Authentic Argentinian Ranch Experience

Ingrained in Argentinian culture, the gaucho lifestyle has always been a little bit mystical, sometimes mischievous, but always noble.

authentic argentinian ranch experience header

Yesterday we visited the traditional Argentinian ranch Don Silvano on the outskirts of Buenos Aires. With a few spare days to fill we found a tourist agency that convinced us a trip to Argentina would be incomplete unless we had a full day experience on a ranch. All inclusive with food, transport and a full days entertainment, we booked it in.

WHAT IS A GAUCHO?


Gaucho's are nomadic horsemen who maintain estancias, or ranches, and are adept with handling various livestock. Historically, gauchos were venerated as brave and somewhat mysterious, with legendary tales behind many of the most notable. With an estimated 150,000 today in Argentina, gaucho culture is interwoven into the fabric of Argentine culture and are now considered a national symbol of the country.

gaucho on horse

The coach bus arrived early before breakfast at our hotel and we made our way to the ranch in about an hour. Warmly greeted, we were offered empanadas and a cup of wine or juice at arrival and the day's itinerary was explained to us. Being a large ranch you didn't have to participate in every activity and could spend the day wandering around and relaxing if you preferred (but wheres the fun in that?!).
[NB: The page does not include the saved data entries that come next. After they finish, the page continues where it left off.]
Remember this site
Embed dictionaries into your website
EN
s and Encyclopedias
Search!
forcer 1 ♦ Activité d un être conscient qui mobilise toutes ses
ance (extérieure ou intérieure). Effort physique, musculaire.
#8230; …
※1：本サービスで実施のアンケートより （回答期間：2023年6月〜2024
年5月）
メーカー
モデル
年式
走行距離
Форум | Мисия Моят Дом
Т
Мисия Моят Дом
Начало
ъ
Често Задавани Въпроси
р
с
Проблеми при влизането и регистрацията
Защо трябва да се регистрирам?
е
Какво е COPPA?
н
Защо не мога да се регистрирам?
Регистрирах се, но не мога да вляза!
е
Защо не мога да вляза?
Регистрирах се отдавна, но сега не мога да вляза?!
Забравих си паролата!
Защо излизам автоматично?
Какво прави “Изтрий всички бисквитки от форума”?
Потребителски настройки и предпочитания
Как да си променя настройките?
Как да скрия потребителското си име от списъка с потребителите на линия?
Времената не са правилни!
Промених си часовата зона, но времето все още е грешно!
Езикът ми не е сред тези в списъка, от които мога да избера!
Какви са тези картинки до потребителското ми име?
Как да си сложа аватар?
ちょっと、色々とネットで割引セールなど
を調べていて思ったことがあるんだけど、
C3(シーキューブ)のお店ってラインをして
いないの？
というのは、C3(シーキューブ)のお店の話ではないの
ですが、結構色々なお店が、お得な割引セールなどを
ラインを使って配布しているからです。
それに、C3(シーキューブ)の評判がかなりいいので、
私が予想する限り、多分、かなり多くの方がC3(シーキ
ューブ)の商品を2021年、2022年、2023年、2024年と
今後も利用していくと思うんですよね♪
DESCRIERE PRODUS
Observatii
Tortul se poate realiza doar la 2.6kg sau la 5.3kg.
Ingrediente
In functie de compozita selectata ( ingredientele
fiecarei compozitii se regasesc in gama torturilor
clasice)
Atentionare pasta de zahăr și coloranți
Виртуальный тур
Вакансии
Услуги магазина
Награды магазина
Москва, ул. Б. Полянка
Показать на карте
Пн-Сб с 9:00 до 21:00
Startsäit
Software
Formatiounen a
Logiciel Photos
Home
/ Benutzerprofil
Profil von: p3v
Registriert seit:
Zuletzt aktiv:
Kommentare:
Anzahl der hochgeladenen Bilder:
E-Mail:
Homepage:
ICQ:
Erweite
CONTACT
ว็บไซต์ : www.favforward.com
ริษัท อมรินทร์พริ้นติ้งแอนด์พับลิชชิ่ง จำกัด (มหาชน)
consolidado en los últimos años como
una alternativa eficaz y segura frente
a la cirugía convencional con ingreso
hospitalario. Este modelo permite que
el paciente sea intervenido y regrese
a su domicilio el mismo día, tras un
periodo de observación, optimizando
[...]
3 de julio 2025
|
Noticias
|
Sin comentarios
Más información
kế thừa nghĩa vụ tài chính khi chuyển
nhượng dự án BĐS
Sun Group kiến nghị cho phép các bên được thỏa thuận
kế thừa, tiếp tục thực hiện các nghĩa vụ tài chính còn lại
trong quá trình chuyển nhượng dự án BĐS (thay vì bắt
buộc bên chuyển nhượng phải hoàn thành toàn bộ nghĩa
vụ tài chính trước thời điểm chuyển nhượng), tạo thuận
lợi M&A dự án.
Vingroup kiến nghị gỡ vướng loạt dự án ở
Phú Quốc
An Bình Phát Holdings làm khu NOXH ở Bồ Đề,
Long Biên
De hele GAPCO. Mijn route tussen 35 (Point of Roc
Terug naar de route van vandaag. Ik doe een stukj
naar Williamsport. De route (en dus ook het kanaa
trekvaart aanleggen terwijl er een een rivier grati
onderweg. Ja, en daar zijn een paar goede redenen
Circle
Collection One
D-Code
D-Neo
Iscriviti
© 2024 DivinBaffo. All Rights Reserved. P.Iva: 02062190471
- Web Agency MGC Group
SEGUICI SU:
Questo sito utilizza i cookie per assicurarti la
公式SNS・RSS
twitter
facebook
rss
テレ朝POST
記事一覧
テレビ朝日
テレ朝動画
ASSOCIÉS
pink building in the ranch

As a fully operational ranch there were cute farm animals freely wandering the grounds. Not only horses, but exotic birds like peacocks, roosters, chickens, ducks and pigs. Accustomed to human interactions and not shy at all, it was a good photo opportunity and I got plenty of cute animal photos during our first meal. We also got our first lesson in mate tea drinking, the most recognisable national beverage of Argentina.

ALL ABOUT YERBA MATE


Yerba Mate is more than a beverage, it is a cultural tradition used for socialising and health benefits. First consumed by the indigenous Guarani peoples, served in a gourd and sipped through a metal bombilla, it is consumed today in groups in an almost ritualistic manner. In a group everyone will drink from the same gourd and bombilla until the mate no longer has a potent flavour.

duck family on the ranch

After our meal we were ushered to the first activity - a horse and carriage ride around the ranch. You couldn't tell from first sight but the ranch extends at least a couple of hectares. Afterwards we got to ride the horses ourselves on a trail! It was a lot of fun, but my horse was naughty and kept stopping to eat leaves from trees.

me riding a horse

Afterwards we had an Argentine lunch with all the trimmings - juicy steak and salads, sausages, red wine and a rich dulce de leche flan to top it off. The meal was accompanied with a show and popular music and dance from every region of Argentina. The singer asked us where we were all from and performed a song from each of our countries (impressive), and finally some members of the audience were given a chance to learn a few dance moves for themselves.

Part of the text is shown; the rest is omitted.